Já os equipamentos podem gerar dois tipos de resistência, levando em conta a variação da mesma: resistência dinâmica constante, que não varia a resistência durante todo percurso de deslocamento, ou resistência dinâmica variada, que, como o próprio nome sugere, varia a resistência dependendo da capacidade dos músculos envolvidos no trabalho. No caso da resistência dos equipamentos o termo usado é, “braço de momento da resistência”. 

Quando a resistência gerada é menor, dizemos que o braço de momento da resistência naquele ângulo foi menor e quando a resistência foi maior dizemos que o braço de momento da resistência neste ângulo foi maior (meio óbvio, né?).
Neste sentido de análise, quando o sistema CAM iguala a curva de resistência (dos equipamentos) à curva de potência dos músculos envolvidos em cada exercício, na verdade está igualando, o braço de momento da resistência dos equipamentos ao braço de momento de força dos músculos.

Isso significa que onde os músculos têm uma maior capacidade de suportar cargas, o equipamento com o CAM, (através de polias, alavancas, ou ângulo dos cabos) aumenta a resistência, e obviamente onde os músculos têm uma menor capacidade de suportar cargas o equipamento diminui a resistência. Desta forma, o equipamento é que se adapta à mecânica humana. 


Com um correto sistema CAM, o equipamento não permite que os músculos trabalhem em limiares abaixo de sua real potencialidade, como ocorre com a resistência dinâmica constante. O sistema atua também diminuindo a chance de lesões musculares, uma vez que, onde os músculos têm uma menor capacidade de produção de força o equipamento diminui a resistência, fazendo assim com que os músculos não ultrapassem sua capacidade de suportar carga e desta forma venham a sofrer alguma lesão por sobrecarga. Isso costuma ocorrer quando a resistência utilizada é a dinâmica constante, uma vez que, como a resistência não varia de acordo com a capacidade de produção de força dos músculos, pode vir a ocorrer, que em determinados ângulos seja oferecida uma resistência maior onde os músculos não consigam suportar, facilitando desta forma a ocorrência de lesões musculares. 

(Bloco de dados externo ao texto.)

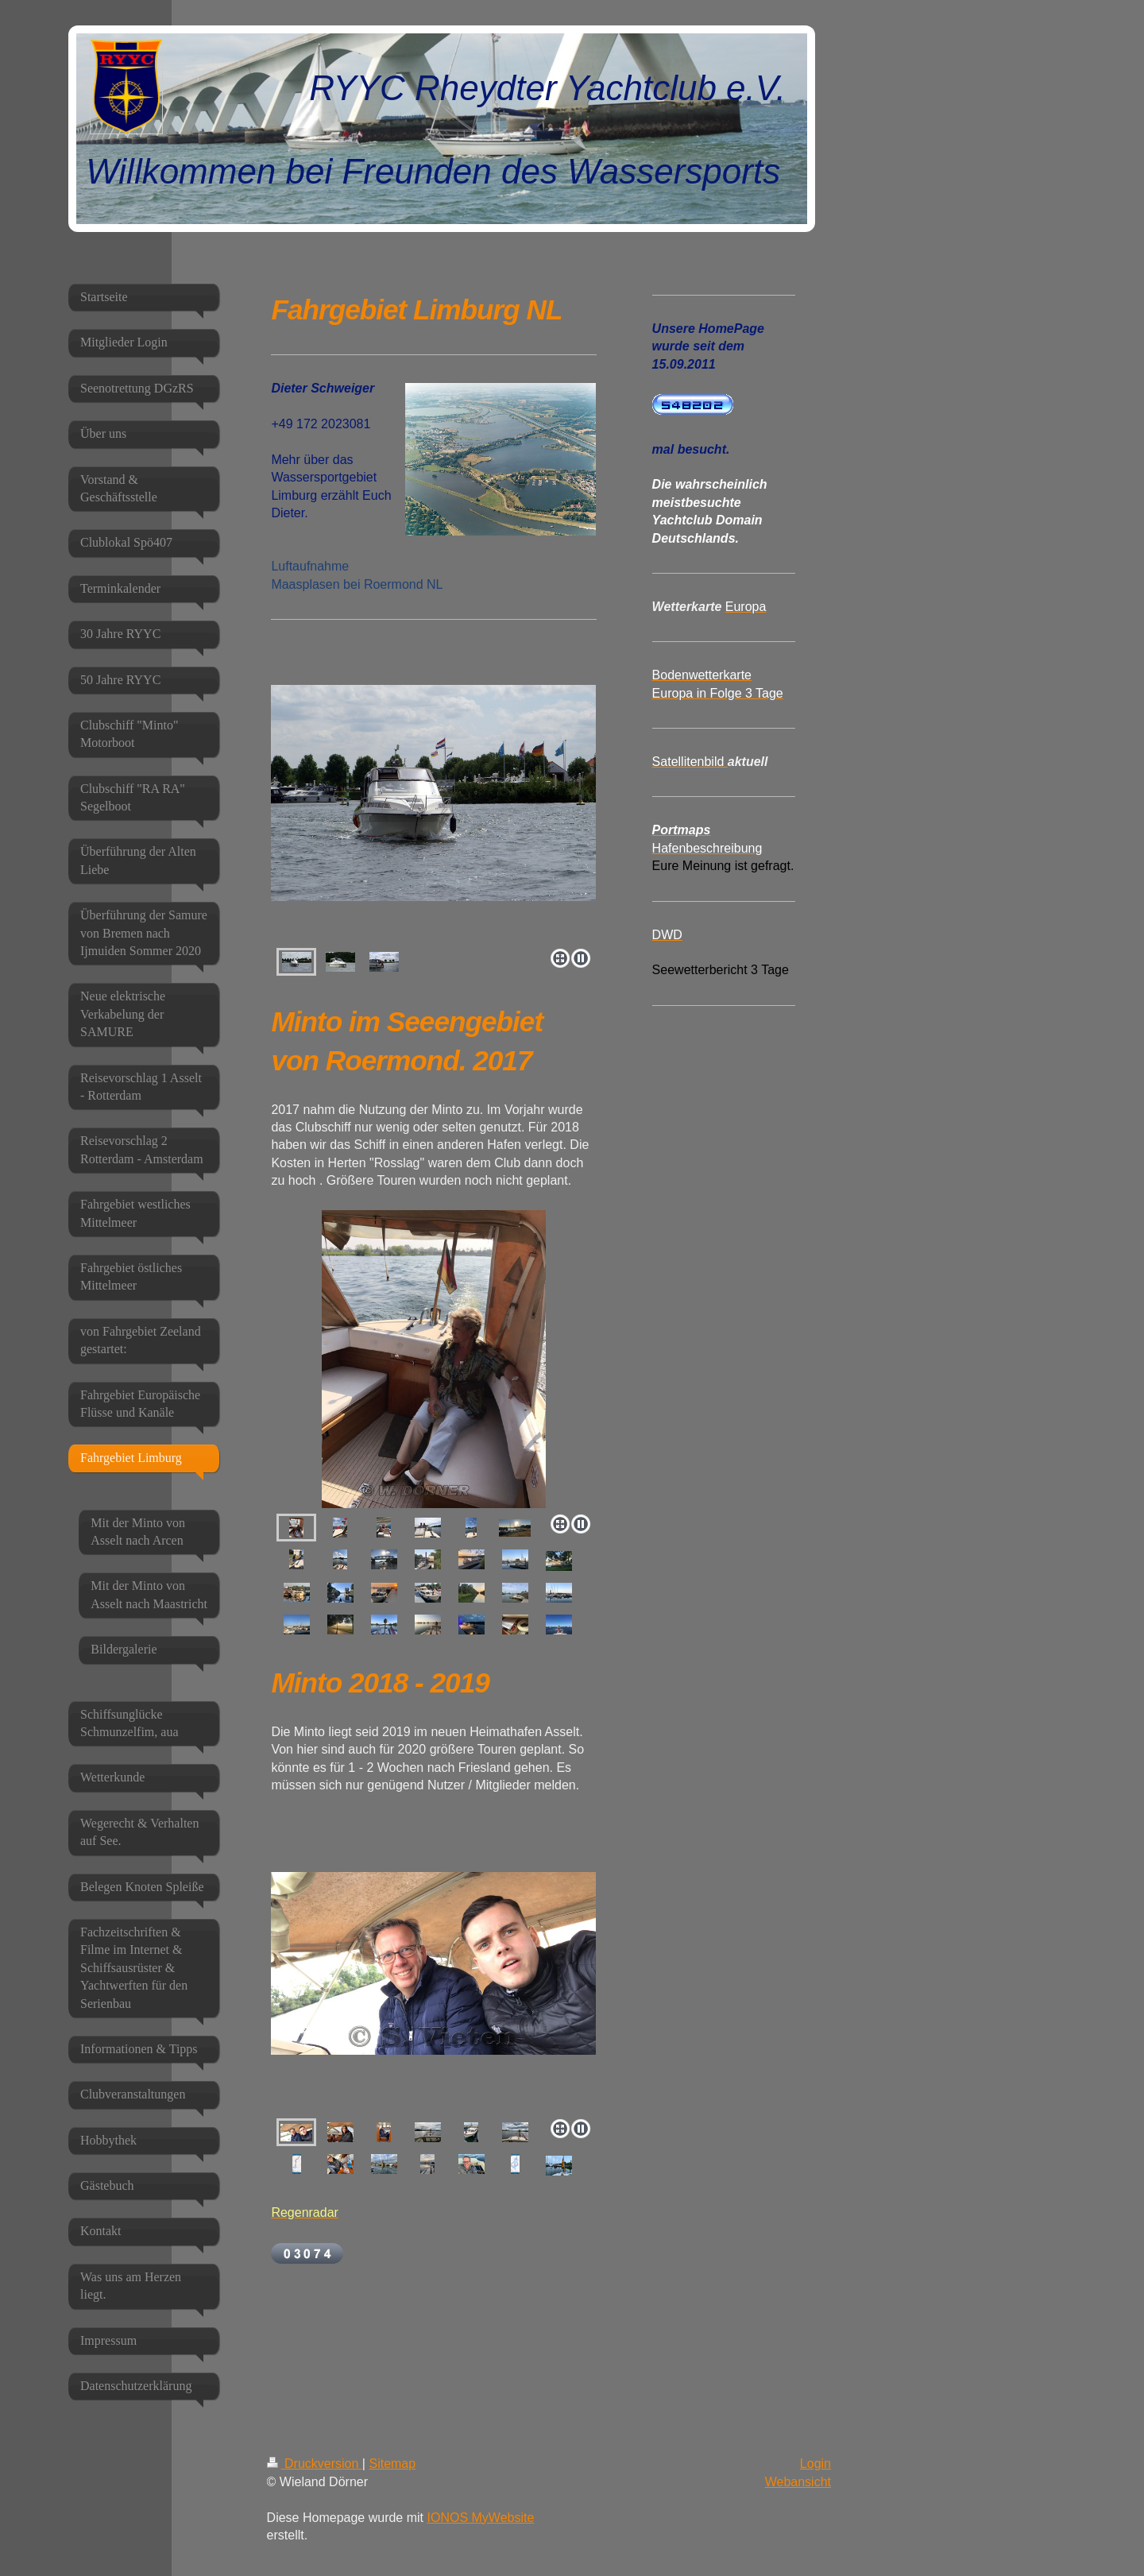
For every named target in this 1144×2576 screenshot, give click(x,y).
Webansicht (798, 2482)
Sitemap (392, 2463)
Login (815, 2463)
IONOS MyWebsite (480, 2517)
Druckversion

E adivinha onde isso (lesões) pode ocorrer com mais freqüência ? Com pesos livres!!! Sim! Dificilmente você ouvirá alguém dizer “Meu antebraço está lesionado porque fiz pullover na máquina Nautilus”. Mas com certeza você já ouviu alguém reclamar que está com dores na lombar porque fez levantamento terra, agachamento livre ou até que se machucou fazendo rosca direta ou tríceps testa.

UM A ZERO PRA MÁQUINA !

Mas afinal, porque polias podem ser melhores que os pesos livres ??

Mas não é só no quesito “lesão” que as polias podem ser superiores ao exercícios com pesos livres. Com base na explanação do texto acima, vamos agora fazer uma análise simples em um exercício que todos nós conhecemos há tempos e tirar nossas próprias conclusões : a elevação lateral para ombros. Vamos analisar o exercício com halteres e depois na polia baixa.

Na elevação lateral com halteres, quando você vai iniciar o movimento, isto é, braços estendidos ao lado do corpo, dizemos que o movimento está na sua fase inicial, ou, fase de repouso. A força atuante é a da força da gravidade mas seus ombros não estão recebendo outras formas de força de resistência. Existe, então uma forma de força estática, sem movimento e, portanto, geradora de energia potencial. 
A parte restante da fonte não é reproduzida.